Stripe query: Subscriptions in trial status expiring in the next 7 days. Returns email, trial_end, days_left.

Supabase query: Feature adoption for trial users -- number of key features used, onboarding completion percentage, and total sessions. Returns email, features_used, onboarding_pct, sessions.

Join key: email

Combined result: Trial users sorted by conversion likelihood. Users with high feature adoption are likely to convert; users with low adoption and expiring trials need outreach.

Slack message showing combined churn risk results with Stripe payment data and Supabase activity data side by side
Combined query result in Slack: Stripe payment failures alongside Supabase login activity.

Best Practices

Choose the Right Join Key

The join key determines how well your combined query works. Follow these guidelines:

  • Use email when both sources reliably have the same email address for each user. This is the most common approach.
  • Use a stored ID (like stripe_customer_id in your Supabase database) for a more reliable match. Emails can change; IDs do not.
  • Avoid join keys with low match rates. If only 20% of your Stripe customers have a matching row in Supabase, 80% of Stripe results will be dropped. Consider whether a single-source query with manual correlation might be more useful.
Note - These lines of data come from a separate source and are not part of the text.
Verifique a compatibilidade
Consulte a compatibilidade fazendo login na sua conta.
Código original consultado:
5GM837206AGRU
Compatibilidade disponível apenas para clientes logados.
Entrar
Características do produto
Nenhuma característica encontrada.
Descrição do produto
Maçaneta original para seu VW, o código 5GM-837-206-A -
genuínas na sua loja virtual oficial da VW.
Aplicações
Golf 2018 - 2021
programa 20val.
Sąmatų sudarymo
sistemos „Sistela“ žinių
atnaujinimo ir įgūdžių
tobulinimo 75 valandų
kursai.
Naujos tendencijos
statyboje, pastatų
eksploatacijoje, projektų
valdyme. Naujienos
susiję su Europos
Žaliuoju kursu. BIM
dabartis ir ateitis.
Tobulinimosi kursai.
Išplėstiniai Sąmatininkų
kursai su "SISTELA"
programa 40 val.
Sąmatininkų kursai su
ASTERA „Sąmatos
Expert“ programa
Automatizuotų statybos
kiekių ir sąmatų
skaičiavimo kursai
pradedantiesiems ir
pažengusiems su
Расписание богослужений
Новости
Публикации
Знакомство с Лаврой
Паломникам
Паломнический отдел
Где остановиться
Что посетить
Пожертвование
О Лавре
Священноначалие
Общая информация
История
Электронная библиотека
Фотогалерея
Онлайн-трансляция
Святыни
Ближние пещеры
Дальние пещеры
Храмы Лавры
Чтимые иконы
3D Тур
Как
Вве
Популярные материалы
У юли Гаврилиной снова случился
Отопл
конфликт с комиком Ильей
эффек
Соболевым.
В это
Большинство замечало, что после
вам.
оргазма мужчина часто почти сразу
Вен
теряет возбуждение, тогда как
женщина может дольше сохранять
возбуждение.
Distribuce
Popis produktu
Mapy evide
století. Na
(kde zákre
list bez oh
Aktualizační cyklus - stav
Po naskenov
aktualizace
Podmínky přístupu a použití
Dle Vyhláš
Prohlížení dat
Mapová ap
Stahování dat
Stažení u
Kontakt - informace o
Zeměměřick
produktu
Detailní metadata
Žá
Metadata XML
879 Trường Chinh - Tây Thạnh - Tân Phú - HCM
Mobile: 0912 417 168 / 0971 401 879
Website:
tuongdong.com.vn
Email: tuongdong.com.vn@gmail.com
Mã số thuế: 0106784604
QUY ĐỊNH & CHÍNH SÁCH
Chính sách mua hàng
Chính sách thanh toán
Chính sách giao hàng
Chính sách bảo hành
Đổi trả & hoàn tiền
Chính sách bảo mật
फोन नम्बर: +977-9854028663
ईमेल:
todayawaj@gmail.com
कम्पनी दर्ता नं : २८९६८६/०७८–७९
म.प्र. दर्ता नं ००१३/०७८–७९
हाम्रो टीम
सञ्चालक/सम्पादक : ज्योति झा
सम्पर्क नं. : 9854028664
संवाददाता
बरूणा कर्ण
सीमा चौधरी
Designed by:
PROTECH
Keep Individual Queries Focused

Each source query in a combined skill should return only the data needed for the combined result. Broad queries that return thousands of rows from each source will slow down the in-memory join. Use filters, limits, and specific column selections to keep result sets manageable.
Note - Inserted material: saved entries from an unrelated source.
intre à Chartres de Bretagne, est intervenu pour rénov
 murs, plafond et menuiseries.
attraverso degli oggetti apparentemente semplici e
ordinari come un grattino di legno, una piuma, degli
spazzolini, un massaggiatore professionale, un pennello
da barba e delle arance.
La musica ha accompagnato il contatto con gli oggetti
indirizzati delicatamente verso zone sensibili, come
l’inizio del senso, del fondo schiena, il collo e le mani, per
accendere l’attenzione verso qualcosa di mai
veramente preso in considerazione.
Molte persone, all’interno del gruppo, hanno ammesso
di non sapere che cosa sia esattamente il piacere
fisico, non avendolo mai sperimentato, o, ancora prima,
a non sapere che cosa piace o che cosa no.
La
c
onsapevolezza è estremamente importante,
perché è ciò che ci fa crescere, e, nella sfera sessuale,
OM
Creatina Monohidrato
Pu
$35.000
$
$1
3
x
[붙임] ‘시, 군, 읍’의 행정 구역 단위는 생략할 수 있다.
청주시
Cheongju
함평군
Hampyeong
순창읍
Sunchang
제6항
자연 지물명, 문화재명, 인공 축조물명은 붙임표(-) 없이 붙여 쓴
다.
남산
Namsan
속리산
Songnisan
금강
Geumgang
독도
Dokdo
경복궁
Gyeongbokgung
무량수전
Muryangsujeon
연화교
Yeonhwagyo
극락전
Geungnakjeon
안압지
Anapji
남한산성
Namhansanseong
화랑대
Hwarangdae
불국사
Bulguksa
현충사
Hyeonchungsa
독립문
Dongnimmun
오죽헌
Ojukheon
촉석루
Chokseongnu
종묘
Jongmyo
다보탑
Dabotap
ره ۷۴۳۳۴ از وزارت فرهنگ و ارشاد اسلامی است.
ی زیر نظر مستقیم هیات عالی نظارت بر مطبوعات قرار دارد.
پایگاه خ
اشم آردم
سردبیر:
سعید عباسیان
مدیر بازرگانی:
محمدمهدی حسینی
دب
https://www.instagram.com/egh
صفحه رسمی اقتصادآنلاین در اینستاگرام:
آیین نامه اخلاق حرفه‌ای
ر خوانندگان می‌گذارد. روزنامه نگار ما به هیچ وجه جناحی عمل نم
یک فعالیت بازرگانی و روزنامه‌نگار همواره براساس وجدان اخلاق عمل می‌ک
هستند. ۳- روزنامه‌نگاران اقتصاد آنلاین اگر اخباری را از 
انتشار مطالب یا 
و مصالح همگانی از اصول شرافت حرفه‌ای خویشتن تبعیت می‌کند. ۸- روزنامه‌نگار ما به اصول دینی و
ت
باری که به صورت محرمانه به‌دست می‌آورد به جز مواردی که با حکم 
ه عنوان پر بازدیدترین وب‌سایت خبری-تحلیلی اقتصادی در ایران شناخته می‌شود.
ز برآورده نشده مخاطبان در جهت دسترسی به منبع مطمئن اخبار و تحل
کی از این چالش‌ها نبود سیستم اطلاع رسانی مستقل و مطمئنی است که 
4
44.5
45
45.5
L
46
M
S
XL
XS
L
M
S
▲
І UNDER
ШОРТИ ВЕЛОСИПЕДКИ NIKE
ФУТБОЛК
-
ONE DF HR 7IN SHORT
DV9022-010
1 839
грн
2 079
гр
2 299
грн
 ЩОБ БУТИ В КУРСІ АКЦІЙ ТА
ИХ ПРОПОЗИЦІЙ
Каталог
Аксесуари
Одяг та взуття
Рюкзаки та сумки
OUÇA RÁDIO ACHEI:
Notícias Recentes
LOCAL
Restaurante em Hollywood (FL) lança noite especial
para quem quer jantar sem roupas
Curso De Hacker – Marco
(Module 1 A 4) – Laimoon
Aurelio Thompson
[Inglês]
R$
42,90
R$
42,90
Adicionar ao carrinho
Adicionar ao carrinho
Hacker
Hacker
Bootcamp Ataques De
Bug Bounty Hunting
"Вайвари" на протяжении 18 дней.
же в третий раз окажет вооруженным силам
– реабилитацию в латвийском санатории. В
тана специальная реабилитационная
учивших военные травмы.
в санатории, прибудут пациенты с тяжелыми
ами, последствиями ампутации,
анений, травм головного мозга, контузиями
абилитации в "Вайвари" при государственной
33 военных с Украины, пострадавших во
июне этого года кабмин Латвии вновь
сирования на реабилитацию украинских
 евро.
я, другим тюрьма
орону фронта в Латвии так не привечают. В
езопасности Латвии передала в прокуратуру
Use Parameters for Flexibility

Add parameters so users can adjust the combined query without editing it. Common patterns:

  • --days=14 to control the inactivity threshold in the Supabase query
  • --limit=20 to control how many results the Stripe query returns
  • --plan=pro to filter by plan in either source

Parameters work the same way in combined queries as in single-source skills. See Parameters for details.

Test Before Deploying

The test panel in the skill builder runs the full combined query pipeline: parallel source execution, join, and output formatting. Always test with realistic parameters before saving, especially for queries that will run on a schedule and post to a Slack channel.

Plan Requirements

Combined queries require the Pro plan ($39/month) or Business plan ($99/month). The Free plan supports single-source queries only.

FeatureFreeProBusiness
Single-source queriesYesYesYes
Combined queriesNoYesYes
Maximum sources13Unlimited
Combined query limit--Included in 2,000 queries/monthIncluded in 10,000 queries/month

Each execution of a combined query counts as one query against your plan limit, regardless of how many sources it queries.

See Plans and Pricing for full plan details.

Troubleshooting

Empty Results After Join

If your combined query returns no results, the join key likely has no matches between the two result sets:

  • Check field names. The join key field must exist in both source results. Run each source query individually with the test panel to verify the field names.
  • Check field values. The values must match exactly. "jane@acme.com" in Stripe must be exactly "jane@acme.com" in Supabase -- case matters.
  • Broaden filters. If one source query returns very few results, the join will produce even fewer. Try removing filters to see if matches exist at all.

Slow Combined Queries

Combined queries can be slower than single-source queries because they run multiple queries and join the results:

  • Add limits. Cap each source query to a reasonable number of rows (e.g., 100-500).
  • Use indexed columns. For Supabase queries, make sure filtered columns have database indexes.
  • Simplify Stripe queries. Use metric blocks instead of raw API calls when possible -- they are pre-optimized.

"Combined queries require Pro plan"

This message appears if your workspace is on the Free plan. Upgrade to Pro ($39/month) or Business ($99/month) from Dashboard > Settings > Billing. See Plans and Pricing.